Could you write out each of the records below exactly?

**Input:**
⁂
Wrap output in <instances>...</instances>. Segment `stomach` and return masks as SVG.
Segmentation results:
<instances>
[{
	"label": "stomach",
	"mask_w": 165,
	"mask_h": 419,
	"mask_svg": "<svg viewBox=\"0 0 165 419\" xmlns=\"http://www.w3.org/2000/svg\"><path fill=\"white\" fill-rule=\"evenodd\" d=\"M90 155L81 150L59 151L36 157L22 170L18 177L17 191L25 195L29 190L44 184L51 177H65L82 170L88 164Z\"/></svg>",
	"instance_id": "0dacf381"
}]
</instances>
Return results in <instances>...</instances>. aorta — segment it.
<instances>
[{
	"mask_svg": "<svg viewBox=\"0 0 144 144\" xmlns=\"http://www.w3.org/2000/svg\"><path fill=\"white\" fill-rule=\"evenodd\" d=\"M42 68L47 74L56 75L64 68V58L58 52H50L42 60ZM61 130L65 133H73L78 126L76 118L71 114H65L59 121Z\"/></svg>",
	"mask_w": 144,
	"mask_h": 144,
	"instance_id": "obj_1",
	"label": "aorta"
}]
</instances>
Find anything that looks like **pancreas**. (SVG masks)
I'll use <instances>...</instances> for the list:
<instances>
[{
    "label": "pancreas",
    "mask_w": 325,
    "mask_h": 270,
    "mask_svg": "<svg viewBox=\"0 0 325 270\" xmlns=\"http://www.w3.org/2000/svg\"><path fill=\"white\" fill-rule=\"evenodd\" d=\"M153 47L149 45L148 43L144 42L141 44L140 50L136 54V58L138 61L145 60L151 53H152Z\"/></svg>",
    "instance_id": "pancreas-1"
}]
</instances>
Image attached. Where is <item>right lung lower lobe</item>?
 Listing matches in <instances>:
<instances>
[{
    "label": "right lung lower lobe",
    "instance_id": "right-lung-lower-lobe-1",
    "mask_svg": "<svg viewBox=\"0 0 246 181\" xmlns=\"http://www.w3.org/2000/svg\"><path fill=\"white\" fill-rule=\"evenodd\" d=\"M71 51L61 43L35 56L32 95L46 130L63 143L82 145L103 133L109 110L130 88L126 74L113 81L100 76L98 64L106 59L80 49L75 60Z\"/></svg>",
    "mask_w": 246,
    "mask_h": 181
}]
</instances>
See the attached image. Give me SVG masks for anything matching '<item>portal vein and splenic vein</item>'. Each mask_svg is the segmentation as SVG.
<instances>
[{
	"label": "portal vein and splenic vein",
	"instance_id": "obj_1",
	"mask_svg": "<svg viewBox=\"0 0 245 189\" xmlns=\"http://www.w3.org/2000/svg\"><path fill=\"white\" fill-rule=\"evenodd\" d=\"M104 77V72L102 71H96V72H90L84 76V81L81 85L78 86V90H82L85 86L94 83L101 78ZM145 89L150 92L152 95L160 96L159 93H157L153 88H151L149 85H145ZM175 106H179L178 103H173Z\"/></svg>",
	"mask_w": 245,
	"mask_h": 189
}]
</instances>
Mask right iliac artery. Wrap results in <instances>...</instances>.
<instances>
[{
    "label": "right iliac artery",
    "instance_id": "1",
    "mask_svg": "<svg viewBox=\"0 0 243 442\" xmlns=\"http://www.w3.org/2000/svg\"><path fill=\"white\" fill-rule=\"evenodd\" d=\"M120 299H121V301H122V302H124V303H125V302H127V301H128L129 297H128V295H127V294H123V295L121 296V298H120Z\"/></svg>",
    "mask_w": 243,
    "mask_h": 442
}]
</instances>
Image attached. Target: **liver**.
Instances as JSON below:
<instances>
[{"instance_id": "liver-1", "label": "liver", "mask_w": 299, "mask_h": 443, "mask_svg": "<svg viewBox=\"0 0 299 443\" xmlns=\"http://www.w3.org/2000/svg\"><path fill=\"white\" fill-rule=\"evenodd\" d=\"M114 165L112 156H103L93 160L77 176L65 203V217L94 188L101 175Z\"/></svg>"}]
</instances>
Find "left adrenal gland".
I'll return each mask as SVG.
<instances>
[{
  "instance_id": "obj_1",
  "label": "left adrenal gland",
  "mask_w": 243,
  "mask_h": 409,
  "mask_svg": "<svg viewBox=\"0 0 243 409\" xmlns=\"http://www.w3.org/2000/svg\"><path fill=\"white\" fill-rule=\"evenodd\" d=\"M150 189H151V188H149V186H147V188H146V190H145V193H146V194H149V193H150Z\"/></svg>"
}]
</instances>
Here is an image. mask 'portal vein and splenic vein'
⁂
**Output of the exercise:**
Wrap output in <instances>...</instances>. Segment `stomach` and return masks as SVG.
Segmentation results:
<instances>
[{
	"label": "stomach",
	"mask_w": 165,
	"mask_h": 419,
	"mask_svg": "<svg viewBox=\"0 0 165 419\" xmlns=\"http://www.w3.org/2000/svg\"><path fill=\"white\" fill-rule=\"evenodd\" d=\"M90 155L81 150L59 151L36 157L22 170L18 177L17 191L25 195L29 190L44 184L51 177H65L82 170L88 164Z\"/></svg>",
	"instance_id": "0dacf381"
}]
</instances>
Return results in <instances>...</instances>. aorta — segment it.
<instances>
[{
	"mask_svg": "<svg viewBox=\"0 0 144 144\" xmlns=\"http://www.w3.org/2000/svg\"><path fill=\"white\" fill-rule=\"evenodd\" d=\"M42 68L47 74L56 75L64 68V58L58 52H50L42 60ZM61 130L65 133H73L78 126L76 118L71 114H65L59 121Z\"/></svg>",
	"mask_w": 144,
	"mask_h": 144,
	"instance_id": "obj_1",
	"label": "aorta"
}]
</instances>
Find anything that looks like **pancreas**. (SVG masks)
I'll use <instances>...</instances> for the list:
<instances>
[{
    "label": "pancreas",
    "mask_w": 325,
    "mask_h": 270,
    "mask_svg": "<svg viewBox=\"0 0 325 270\" xmlns=\"http://www.w3.org/2000/svg\"><path fill=\"white\" fill-rule=\"evenodd\" d=\"M153 47L149 45L148 43L144 42L141 44L140 50L136 54V58L138 61L145 60L151 53H152Z\"/></svg>",
    "instance_id": "pancreas-1"
}]
</instances>
Image attached. Where is <item>right lung lower lobe</item>?
 Listing matches in <instances>:
<instances>
[{
    "label": "right lung lower lobe",
    "instance_id": "right-lung-lower-lobe-1",
    "mask_svg": "<svg viewBox=\"0 0 246 181\" xmlns=\"http://www.w3.org/2000/svg\"><path fill=\"white\" fill-rule=\"evenodd\" d=\"M71 51L61 43L35 56L32 95L46 130L63 143L82 145L103 133L109 110L130 88L126 74L113 81L100 76L98 64L106 59L80 49L75 60Z\"/></svg>",
    "mask_w": 246,
    "mask_h": 181
}]
</instances>
See the attached image. Give me SVG masks for anything matching '<item>portal vein and splenic vein</item>'. Each mask_svg is the segmentation as SVG.
<instances>
[{
	"label": "portal vein and splenic vein",
	"instance_id": "obj_1",
	"mask_svg": "<svg viewBox=\"0 0 245 189\" xmlns=\"http://www.w3.org/2000/svg\"><path fill=\"white\" fill-rule=\"evenodd\" d=\"M104 77V72L102 71H96V72H90L84 76V81L81 85L78 86V90H82L85 86L94 83L101 78ZM145 89L150 92L152 95L160 96L159 93H157L153 88H151L149 85H145ZM175 106H179L178 103H173Z\"/></svg>",
	"mask_w": 245,
	"mask_h": 189
}]
</instances>
Mask right iliac artery. Wrap results in <instances>...</instances>.
<instances>
[{
    "label": "right iliac artery",
    "instance_id": "1",
    "mask_svg": "<svg viewBox=\"0 0 243 442\" xmlns=\"http://www.w3.org/2000/svg\"><path fill=\"white\" fill-rule=\"evenodd\" d=\"M120 299H121V301H122V302H124V303H125V302H127V301H128L129 297H128V295H127V294H123V295L121 296V298H120Z\"/></svg>",
    "mask_w": 243,
    "mask_h": 442
}]
</instances>
Image attached. Target: **liver**.
Instances as JSON below:
<instances>
[{"instance_id": "liver-1", "label": "liver", "mask_w": 299, "mask_h": 443, "mask_svg": "<svg viewBox=\"0 0 299 443\" xmlns=\"http://www.w3.org/2000/svg\"><path fill=\"white\" fill-rule=\"evenodd\" d=\"M114 165L112 156H103L93 160L77 176L65 203V217L94 188L101 175Z\"/></svg>"}]
</instances>
Find "left adrenal gland".
I'll return each mask as SVG.
<instances>
[{
  "instance_id": "obj_1",
  "label": "left adrenal gland",
  "mask_w": 243,
  "mask_h": 409,
  "mask_svg": "<svg viewBox=\"0 0 243 409\" xmlns=\"http://www.w3.org/2000/svg\"><path fill=\"white\" fill-rule=\"evenodd\" d=\"M150 189H151V188H149V186H147V188H146V190H145V193H146V194H149V193H150Z\"/></svg>"
}]
</instances>
Here is an image. mask 'portal vein and splenic vein'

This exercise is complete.